If that’s true then help me find the other 90%.

Or maybe that’s a myth.
This is an idea that goes back to early 1800’s, often promoted by the phrenologists who thought that specific human behaviors and characteristics could be deduced by the pattern and size of bumps on the skull.
This was a hotly debated topic: some believed that brain function could be localized to particular regions of the brain and others believed that the brain acted as a whole.
Dr. Eric Chudler, a behavioral neurophysiologist, and Research Associate Professor in the Department of Anesthesiology at the University of Washington, wrote a well researched article that refutes the 10% concept.
The myth started 100 years ago and has stuck.
A prominent researcher, Karl Spencer Lashley (1890-1958), believed that memory was not dependent on a specific part of the cerebral cortex.
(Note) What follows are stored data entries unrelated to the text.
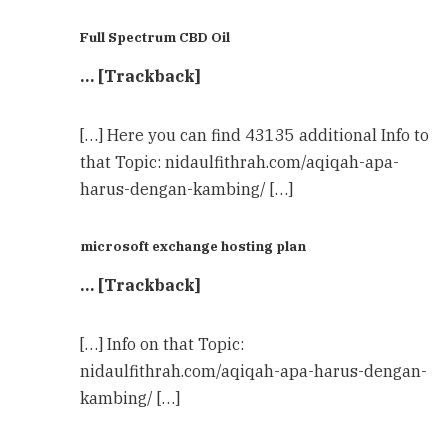
Full Spectrum CBD Oil
… [Trackback]
[…] Here you can find 43135 additional Info to
that Topic: nidaulfithrah.com/aqiqah-apa-
harus-dengan-kambing/ […]
microsoft exchange hosting plan
… [Trackback]
[…] Info on that Topic:
nidaulfithrah.com/aqiqah-apa-harus-dengan-
kambing/ […]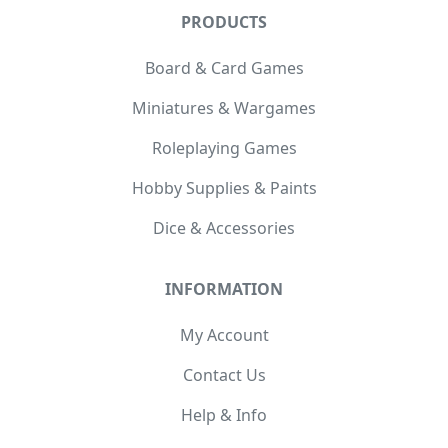
PRODUCTS
Board & Card Games
Miniatures & Wargames
Roleplaying Games
Hobby Supplies & Paints
Dice & Accessories
INFORMATION
My Account
Contact Us
Help & Info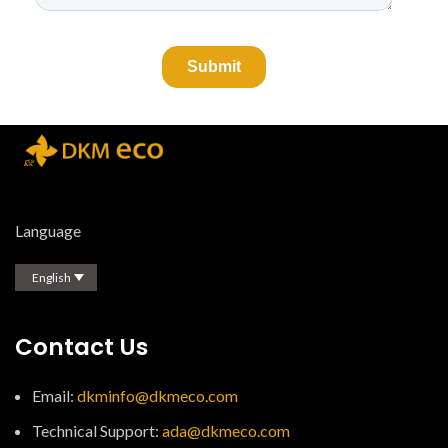
Language
English
Contact Us
Email:
dkminfo@dkmeco.com
Technical Support:
ada@dkmeco.com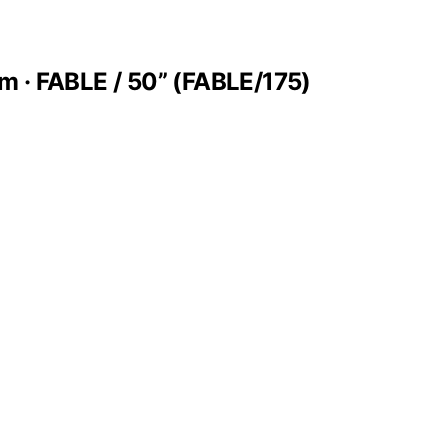
m · FABLE / 50” (FABLE/175)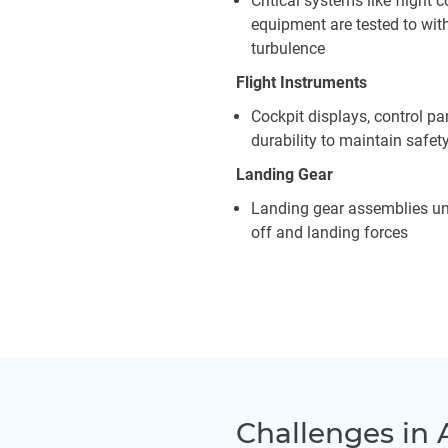
Critical systems like fligh
equipment are tested to wit
turbulence
Flight Instruments
Cockpit displays, control pa
durability to maintain safet
Landing Gear
Landing gear assemblies und
off and landing forces
Challenges in 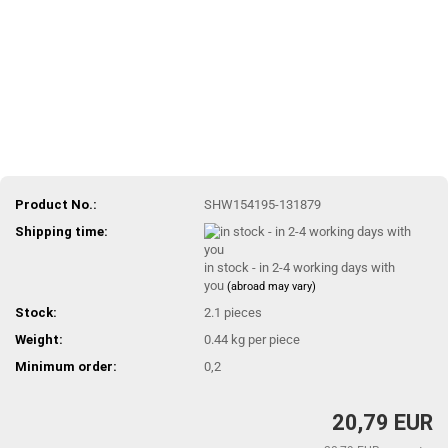
Product No.:
SHW154195-131879
Shipping time:
in stock - in 2-4 working days with
you
(abroad may vary)
Stock:
2.1
pieces
Weight:
0.44
kg per piece
Minimum order:
0,2
20,79 EUR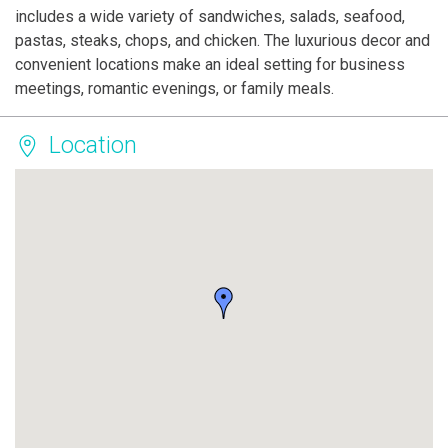
includes a wide variety of sandwiches, salads, seafood,
pastas, steaks, chops, and chicken. The luxurious decor and
convenient locations make an ideal setting for business
meetings, romantic evenings, or family meals.
Location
Rather the loss of memory was proportional to the amount of cerebral cortex that was removed.
He showed that the ability of rats to solve simple tasks, such as mazes and visual discrimination tests, were not affected by large cerebral cortical lesions. As long as a certain amount of cortex remained, the rats appeared normal on the tests he did.
Those experiments led to the belief that only a small portion of the brain is used.
Next thing you know prominent people were supporting the idea that we don’t use much of our brain’s capacity – folks like physicist Albert Einstein and anthropologist Margaret Mead.
Who’s counting!
Give or take a few, there’s about 100 billion neurons in the human brain. Plus there’s another ten to fifty times that number of glial cells in the brain.
Would you behave normally without 90 billion neurons and billions of glial cells? Would you be just fine if 90% of your brain was removed?
Scientists have proven this 10% idea is a myth.
Brain imaging (positron emission tomography scans or PET scans) show that much of your brain is active while you perform different tasks.
You can develop disabilities as a result of damage to small areas of your brain, such as those caused by strokes. And some neurological disorders like Parkinson’s disease also affect only specific areas of the brain. Damage to even a small part of the brain seems to have significant effects.
Evolution wouldn’t work this way either.
From an evolutionary perspective, it is unlikely that a brain that is 90% useless would develop. The brain is an expensive organ to maintain and utilizes a large supply of the body’s energy resources.
Dr. Chudler’s conclusion? There is no hidden storehouse of untapped brain power. We use all of our brain.
Dr. Chudler’s article appeared on the Brain Connection website:
http://www.brainconnection.com/
Also, The Brain Blog written by Michael Merzenich, PhD is a good read.
And don’t let those 100 billion neurons sit around idly. They could be solving some of these tough puzzles available on our website: braingamessoftware.com
By the way, those wacky phrenologists not only thought they could read the bumps on your skull, but they would write all over your head. Warning: take them off your medical provider list.